Adrress problems with grading first to him-I am willing to find a solution if you two together don't.
 
 
 
 
 
 
 
 
 
 

Books:  We will use

Sheldon Ross: A first course in probability
Remark: The book contains more material than we will cover in class. The students are invited to build their own mind by reading the presentation in the book which will definitely differ from the presentation in class.

Grading:  30% HW (submission in pairs), 40 % 2 midterm, 25% final, 5% contribution in class

Remark:  The students are expected to share their responsibilities towards the homework and
                    to discuss the material among themselves. Discussing between students is an important part of the learning process.
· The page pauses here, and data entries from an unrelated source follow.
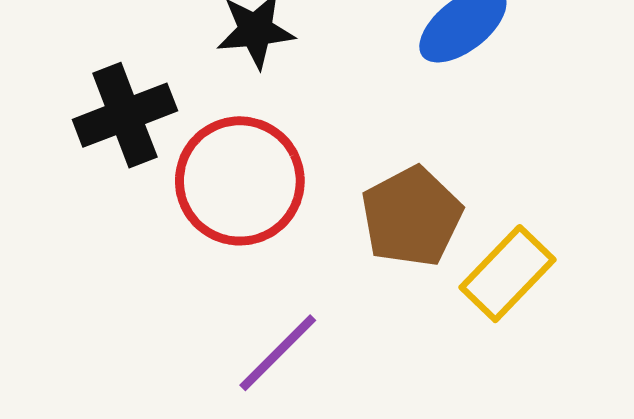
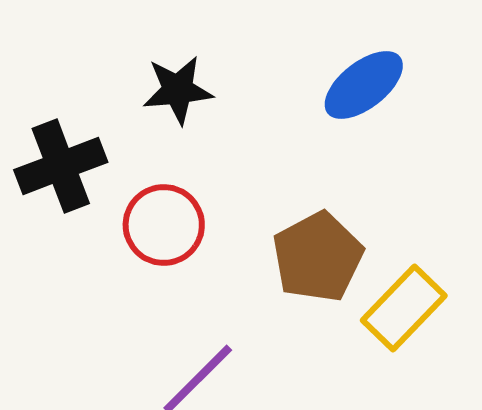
red circle: (240, 181) -> (164, 225), size x0.7

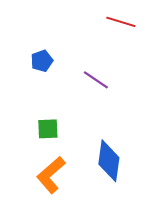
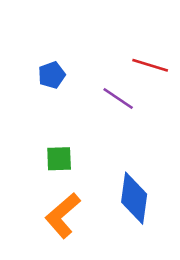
red line: (121, 22) -> (150, 65), moved

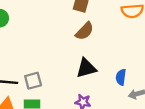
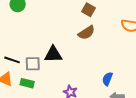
black triangle: (86, 68) -> (53, 54), moved

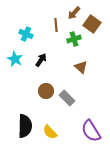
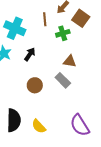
cyan cross: (26, 34) -> (15, 28), size x1.5
brown triangle: (81, 67) -> (70, 61), turned -32
gray rectangle: (67, 98) -> (63, 80), moved

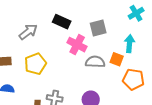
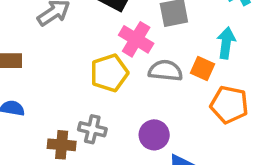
yellow pentagon: (36, 64) -> (109, 73), moved

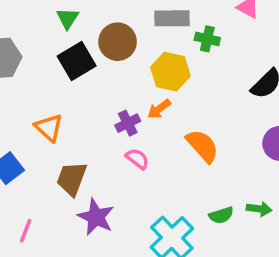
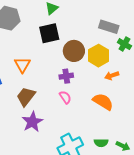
brown circle: (118, 42) -> (74, 51), moved
orange arrow: (159, 109) -> (112, 76), moved
orange semicircle: (202, 146) -> (103, 102), turned -35

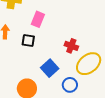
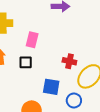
blue square: (50, 68) -> (51, 87), turned -30

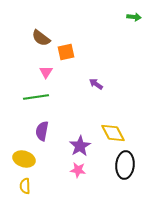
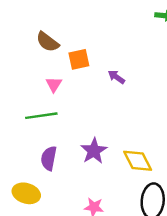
purple arrow: (96, 84) -> (116, 77), moved
purple star: (80, 146) -> (94, 151), moved

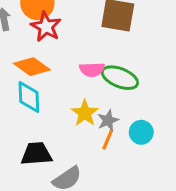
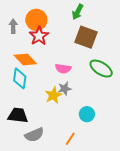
green ellipse: (120, 78) -> (101, 69), moved
gray star: (108, 120) -> (65, 89), moved
orange line: (108, 139) -> (70, 139), moved

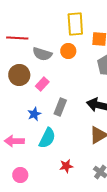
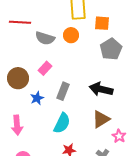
brown circle: (19, 75) -> (18, 78), moved
cyan semicircle: (47, 138) -> (62, 123), moved
pink arrow: (14, 141) -> (17, 125), turned -96

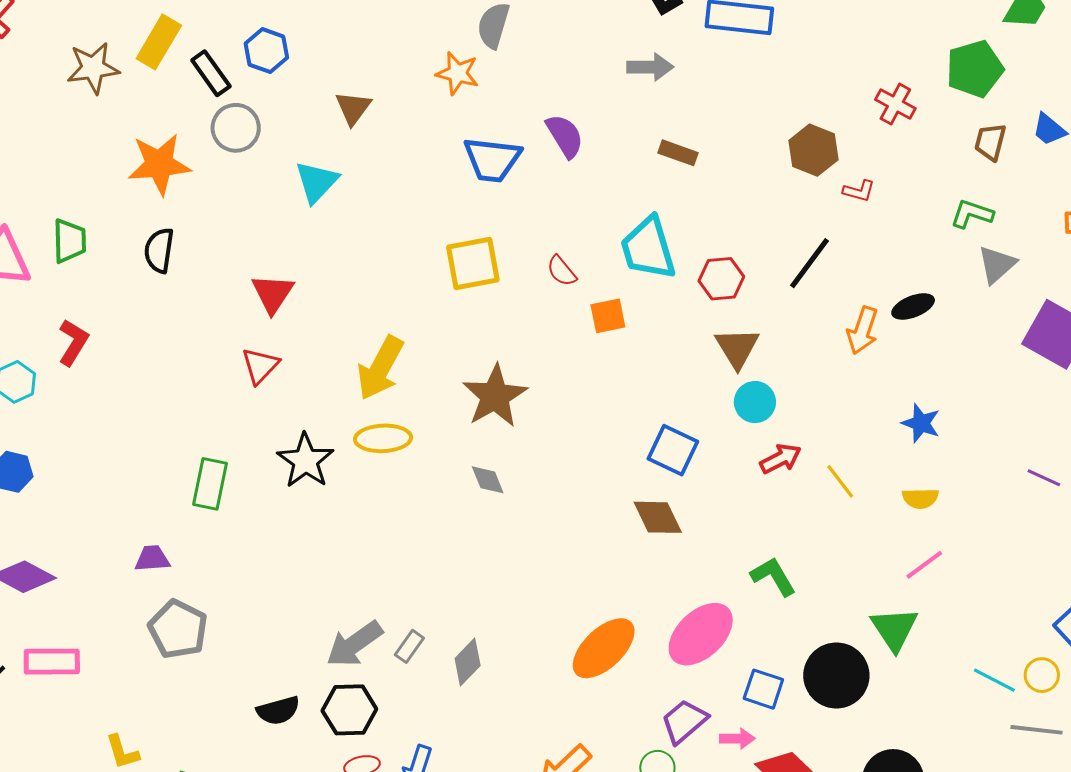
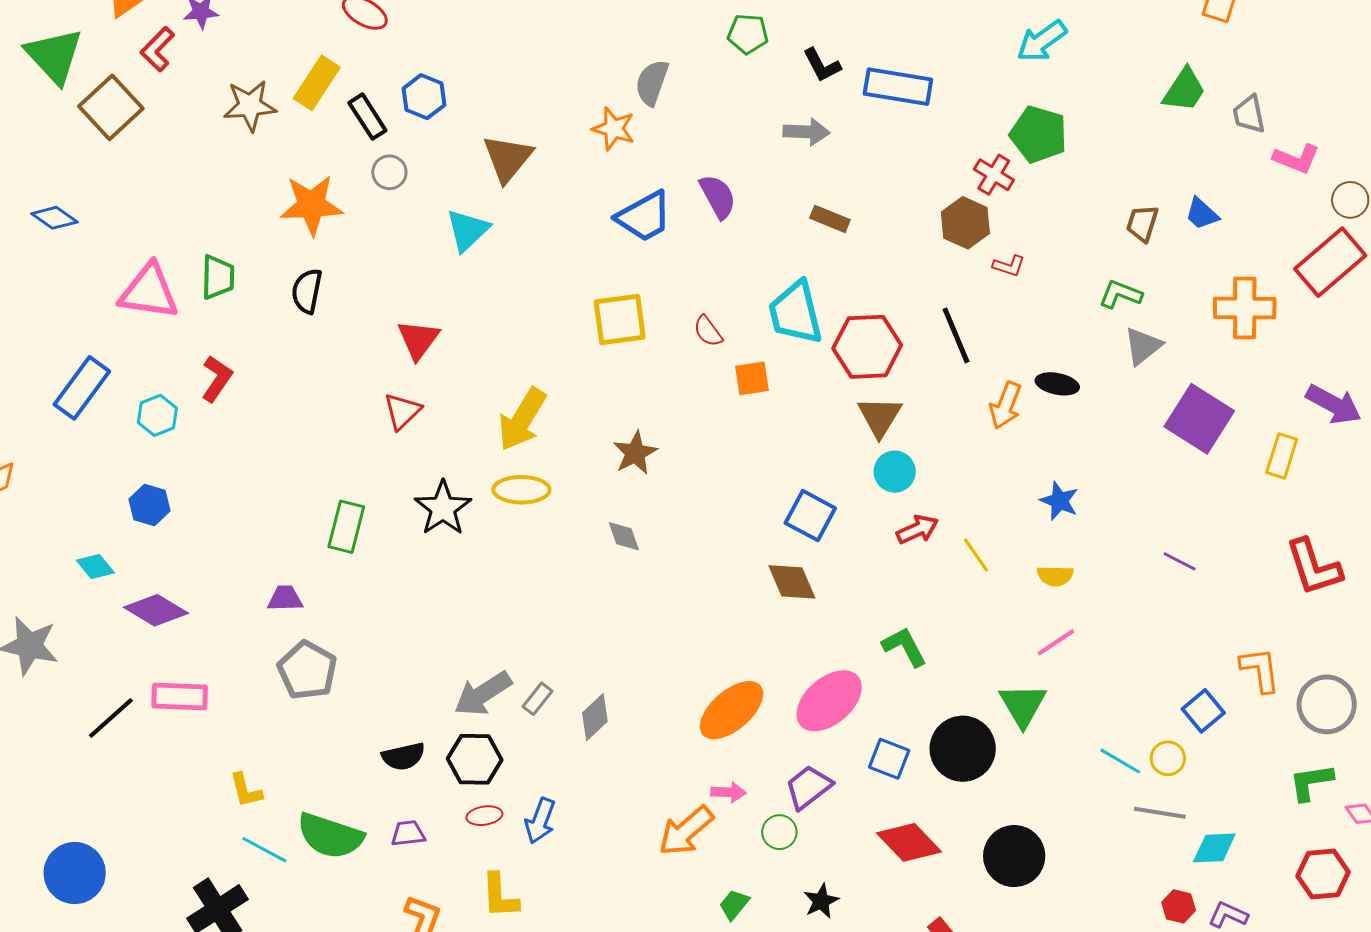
green pentagon: (975, 69) -> (1039, 134), moved, turned 30
red cross: (895, 104) -> (994, 175), moved
brown triangle: (353, 108) -> (508, 158), size x1.4
gray circle: (236, 128) -> (389, 172), size x0.7
blue trapezoid: (492, 160) -> (644, 217), turned -38
black line: (810, 263) -> (956, 335), turned -62
red hexagon: (721, 279) -> (867, 347), size x1.5
black ellipse: (913, 306) -> (1057, 384), turned 30
brown star: (495, 396) -> (635, 453), size x0.7
pink arrow: (737, 739) -> (728, 792), moved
Every student will explain an example or the solution of a homework in class!!!
 

Course description:

This course is intended as an introduction to probability theory. This includes many interesting examples, the right definitions and some little  easy proofs. Indeed, the theoretical part including proofs are essential in getting a grip on the main concepts.
A good example for a probability space is a finite collection of outcomes and every outcome has a certain probability (for examples a fixed number of colored balls in a container). The probability for an event is the sum of all the probabilities of all outcomes with a certain property (the sum of probabilities of green balls). This counting procedures require some combinatorics.
Plan:

I) Combinatorics: Products, permutations, drawing with and without replacement, binomial coefficients

II) What is probability?  Drawing balls: possible outcomes and probabilities, repeating experiments. What happens for many repetitions?
Definition of a probability space, the sigma algebra of events and the probability function. Simple and less simple properties (additivity, monotony, union of events, probability of increasing unions and intersections). Examples.
 

III) Conditional probability and independence: Definition,, imposing extra evidence, Bayes formula, gold and silver drawer,  Polya's urn model. Definition of independence, example for mutual independent not independent events, continuous example.
Examples with crimes and industry.

Borell-Cantelli Lemma
 

IV) Random variables: Definition, example: random time of a complete set,
Discrete random variables: binomial (+/-) (Banach match), hypergeometric, poisson distribution.
expected value, transformation, Markov-Chebychev inequality, Borel-Cantelli lemma, variance and correlation.
Independent random variables,  infinite sequence of Bernoulli trials, strong law of large numbers (using finite variance).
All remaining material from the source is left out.